━━━━━ Task material

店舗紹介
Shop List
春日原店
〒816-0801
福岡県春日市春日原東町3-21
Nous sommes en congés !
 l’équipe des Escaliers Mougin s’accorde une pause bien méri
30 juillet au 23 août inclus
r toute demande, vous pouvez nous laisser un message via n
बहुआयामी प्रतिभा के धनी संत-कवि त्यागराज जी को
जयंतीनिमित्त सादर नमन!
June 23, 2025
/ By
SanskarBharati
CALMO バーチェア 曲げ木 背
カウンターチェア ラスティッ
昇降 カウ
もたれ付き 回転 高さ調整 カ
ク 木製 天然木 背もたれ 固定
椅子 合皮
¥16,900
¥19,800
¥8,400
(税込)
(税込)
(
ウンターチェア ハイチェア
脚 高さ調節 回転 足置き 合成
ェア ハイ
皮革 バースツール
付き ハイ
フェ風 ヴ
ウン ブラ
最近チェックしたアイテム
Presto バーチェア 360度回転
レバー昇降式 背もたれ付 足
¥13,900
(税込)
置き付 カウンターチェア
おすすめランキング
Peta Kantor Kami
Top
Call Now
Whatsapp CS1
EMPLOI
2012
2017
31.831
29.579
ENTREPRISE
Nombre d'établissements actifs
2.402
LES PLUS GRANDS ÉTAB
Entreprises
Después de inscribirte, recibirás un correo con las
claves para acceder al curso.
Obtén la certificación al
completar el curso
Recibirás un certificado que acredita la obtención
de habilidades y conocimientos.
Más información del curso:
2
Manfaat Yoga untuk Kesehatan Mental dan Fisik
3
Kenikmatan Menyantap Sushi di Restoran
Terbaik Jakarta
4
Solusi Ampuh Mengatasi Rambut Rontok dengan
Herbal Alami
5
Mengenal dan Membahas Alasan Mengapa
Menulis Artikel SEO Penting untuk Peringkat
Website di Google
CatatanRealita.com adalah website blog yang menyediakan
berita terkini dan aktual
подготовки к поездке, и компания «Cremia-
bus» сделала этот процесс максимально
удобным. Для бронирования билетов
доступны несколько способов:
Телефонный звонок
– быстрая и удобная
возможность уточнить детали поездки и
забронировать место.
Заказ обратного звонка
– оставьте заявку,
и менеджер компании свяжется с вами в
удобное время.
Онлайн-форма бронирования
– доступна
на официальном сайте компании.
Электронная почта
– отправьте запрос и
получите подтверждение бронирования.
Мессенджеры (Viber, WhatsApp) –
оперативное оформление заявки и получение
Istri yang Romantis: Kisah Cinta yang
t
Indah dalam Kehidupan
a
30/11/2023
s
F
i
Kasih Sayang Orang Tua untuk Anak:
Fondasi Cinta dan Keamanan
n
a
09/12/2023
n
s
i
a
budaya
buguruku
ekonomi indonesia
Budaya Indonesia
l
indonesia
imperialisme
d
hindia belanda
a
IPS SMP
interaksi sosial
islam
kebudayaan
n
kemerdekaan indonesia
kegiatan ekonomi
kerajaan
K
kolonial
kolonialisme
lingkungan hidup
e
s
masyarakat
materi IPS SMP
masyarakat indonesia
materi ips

━━━━━━━━━━

Work instructions: Which of the lines above carry the string "Cinta"? Copy every one.

Completed task:
Istri yang Romantis: Kisah Cinta yang
Fondasi Cinta dan Keamanan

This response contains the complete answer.